Ahora bien, la cuestión del paisaje no expone solo el problema de su vínculo con la naturaleza sino también y sobre todo su relación con la cultura (problema clave que Lezama Lima pensó en La expresión americana como diálogo y lucha entre la naturaleza y el hombre). Quizá ese problema pueda observarse privilegiadamente en este libro por la insistencia, en buena parte de los textos, de una señal vacía hallada en medio del camino. Este cartel, del que podemos ver una fotografía y saber su ubicación en el croquis del recorrido, perturba la escritura del paisaje caligráfico suscitando varias reflexiones sobre el problema del significado y del vacío, o en el vacío, o del vacío (de significado). ¿Qué hacemos con los signos vacíos, o mejor, vaciados por la –supuesta– erosión o inclemencias del tiempo? ¿Qué hacer ante un cartel –puesto además en un camino rural– del que no podemos no suponer que albergaba una señal que indicaba un peligro, una precaución, una prohibición, una advertencia? ¿Cómo esquivar la pregunta por ese significado cifrado en una imagen que al ausentarse solo deja las huellas, cual baba significante de caracol, de lo que fue algo –un significado– cerrado y compacto? Claramente, este encuentro advierte que no es simple ausencia el vaciamiento de esa señal, sino que al ser pensado en términos de vacío in-tenta enfrentar la escritura a lo que resiste. Esa señal es “pura forma / en el bosque/ de signos” (p. 119); y en este bosque, los signos no parecen alinearse sintagmática o paradigmáticamente, sino que ensayan otras coreografías, en ese vientre vocal donde se reúnen las palabras para hacer temblar las líneas de la letra y del dibujo. Un signo vacío es aquí potencia de formas, esas que se alzan en el bosque sígnico del poema. Ni un lado ni el otro, ni significante ni significado, los signos se dan como madera de bosque, como materia de escritura; y la señal vacía funciona, en negativo, como indicación de lo que hay ahí y como invitación a la reflexión sobre lo que resiste, incluso a pesar de su aparente in-significancia.

¿Por qué se vive en las ciudades?, se preguntaba Marie Colmont; y el eco de ese interrogante vibra en las páginas de este camino de tierra.
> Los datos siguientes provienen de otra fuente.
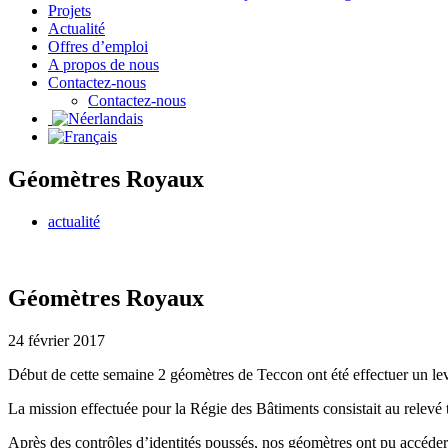
Projets
Actualité
Offres d’emploi
A propos de nous
Contactez-nous
Contactez-nous
Géomètres Royaux
actualité
Géomètres Royaux
24 février 2017
Début de cette semaine 2 géomètres de Teccon ont été effectuer un le
La mission effectuée pour la Régie des Bâtiments consistait au relevé 
Après des contrôles d’identités poussés, nos géomètres ont pu accéder à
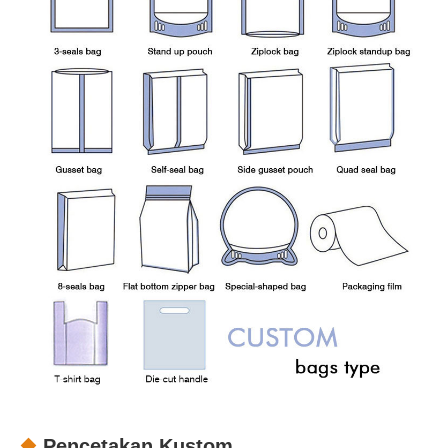
Pencetakan Kustom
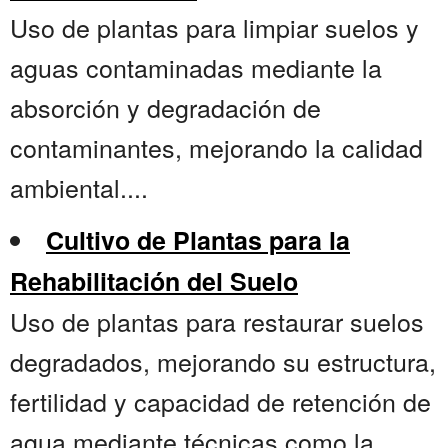
Uso de plantas para limpiar suelos y
aguas contaminadas mediante la
absorción y degradación de
contaminantes, mejorando la calidad
ambiental....
Cultivo de Plantas para la
Rehabilitación del Suelo
Uso de plantas para restaurar suelos
degradados, mejorando su estructura,
fertilidad y capacidad de retención de
agua mediante técnicas como la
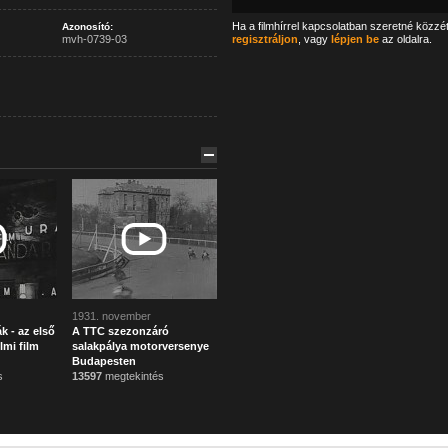
Ha a filmhírrel kapcsolatban szeretné közzé
Azonosító:
mvh-0739-03
regisztráljon
, vagy
lépjen be
az oldalra.
1931. november
k - az első
A TTC szezonzáró
mi film
salakpálya motorversenye
Budapesten
s
13597
megtekintés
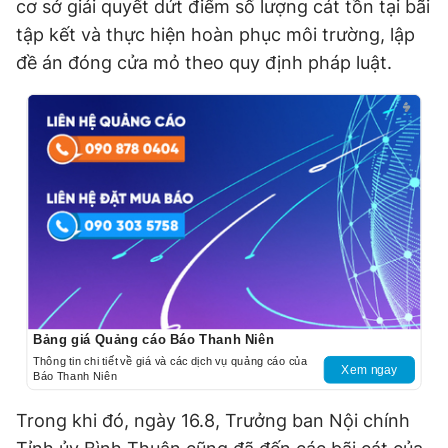
cơ sở giải quyết dứt điểm số lượng cát tồn tại bãi
tập kết và thực hiện hoàn phục môi trường, lập
đề án đóng cửa mỏ theo quy định pháp luật.
Bảng giá Quảng cáo Báo Thanh Niên
Thông tin chi tiết về giá và các dịch vụ quảng cáo của
Xem ngay
Báo Thanh Niên
Trong khi đó, ngày 16.8, Trưởng ban Nội chính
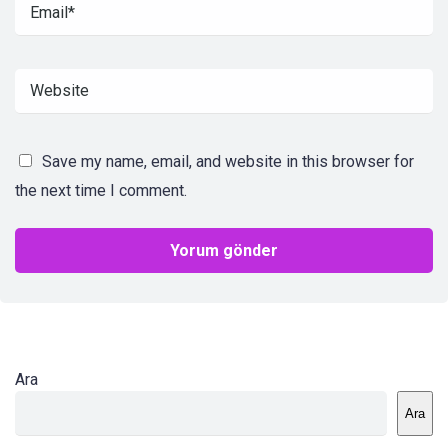
Save my name, email, and website in this browser for
the next time I comment.
Ara
Ara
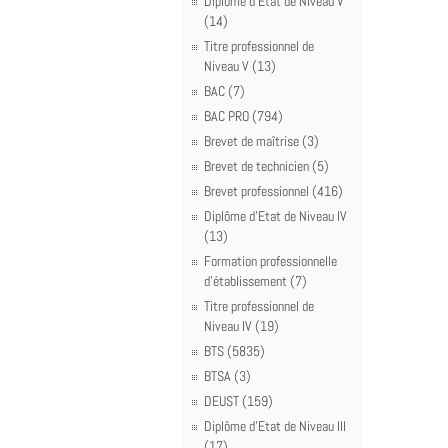
Diplôme d'Etat de Niveau V
(14)
Titre professionnel de
Niveau V (13)
BAC (7)
BAC PRO (794)
Brevet de maîtrise (3)
Brevet de technicien (5)
Brevet professionnel (416)
Diplôme d'Etat de Niveau IV
(13)
Formation professionnelle
d'établissement (7)
Titre professionnel de
Niveau IV (19)
BTS (5835)
BTSA (3)
DEUST (159)
Diplôme d'Etat de Niveau III
(17)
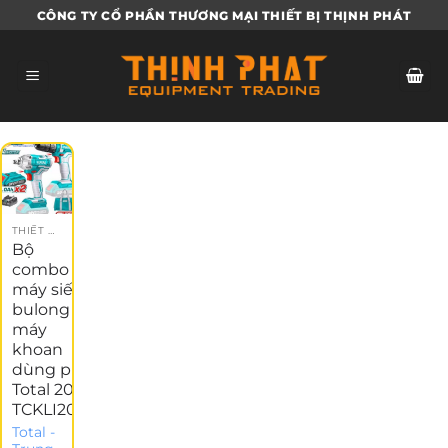
Bỏ
CÔNG TY CỔ PHẦN THƯƠNG MẠI THIẾT BỊ THỊNH PHÁT
qua
nội
dung
THIẾT BỊ GARAGE
Bộ
combo
máy siết
bulong ,
máy
khoan
dùng pin
Total 20V
TCKLI2017
Total -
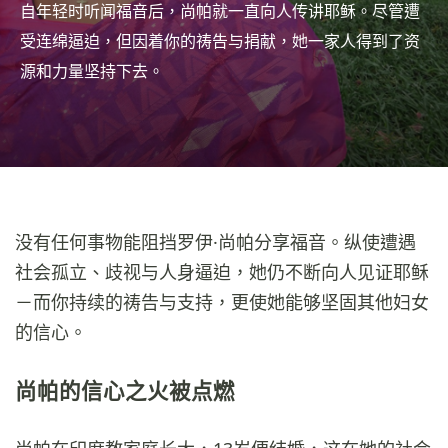
自年轻时听闻福音后，尚帕就一直向人传讲耶稣。尽管遭
受连绵逼迫，但因着你的祷告与捐献，她一家人得到了资
源和力量坚持下去。
没有任何事物能阻挡罗伊·尚帕分享福音。纵使遭遇
社会孤立、歧视与人身逼迫，她仍不断向人见证耶稣
－而你持续的祷告与支持，更使她能够坚固其他妇女
的信心。
尚帕的信心之火被点燃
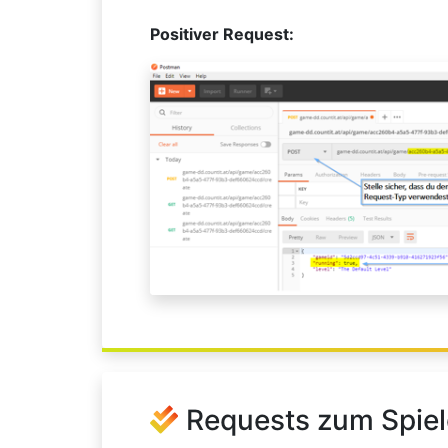
Positiver Request:
Requests zum Spie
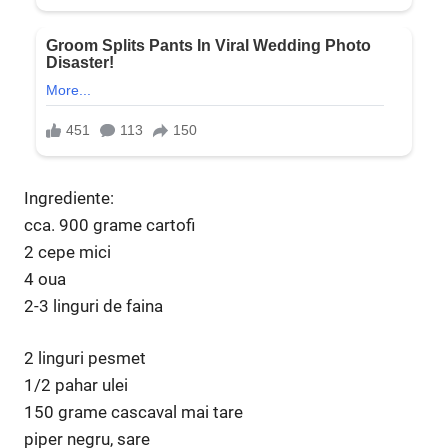
Ingrediente:
cca. 900 grame cartofi
2 cepe mici
4 oua
2-3 linguri de faina
2 linguri pesmet
1/2 pahar ulei
150 grame cascaval mai tare
piper negru, sare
Pero ese eco no es nostálgico sino enérgico: su vibración, su rítmica y su tonicidad hacen que brille eso que azarosamente aparece, pero no con un brillo que se quiere eterno, sino con una inflexión que registra la fugacidad. La escritura no alberga tristeza ni se queja por lo que ya no está, por lo que perece. Si en las ciudades se vive, en el paisaje se transita y nada más lejos de esta tentativa caligráfica que la (supuesta) apacibilidad del entorno natural o el retozo ingenuo de los picnics con los que creemos curarnos un poco de la enajenación. Este paisaje muta, cambia, se mezcla, varía incesantemente: “si es que hay un lugar donde la entropía no se percibe – – entonces de seguro ese lugar NO es el paisaje”. ¿Vivimos en las ciudades porque no soportaríamos la mutación continua? Sea como fuere, es por la plasticidad de esta escritura que el cambio constante puede ser puesto en página, acaso porque sin premeditarlo la lengua ha sugerido las cercanías que pronunciaron las bocas de los tiempos entre la página y el suelo, entre la tierra y los signos.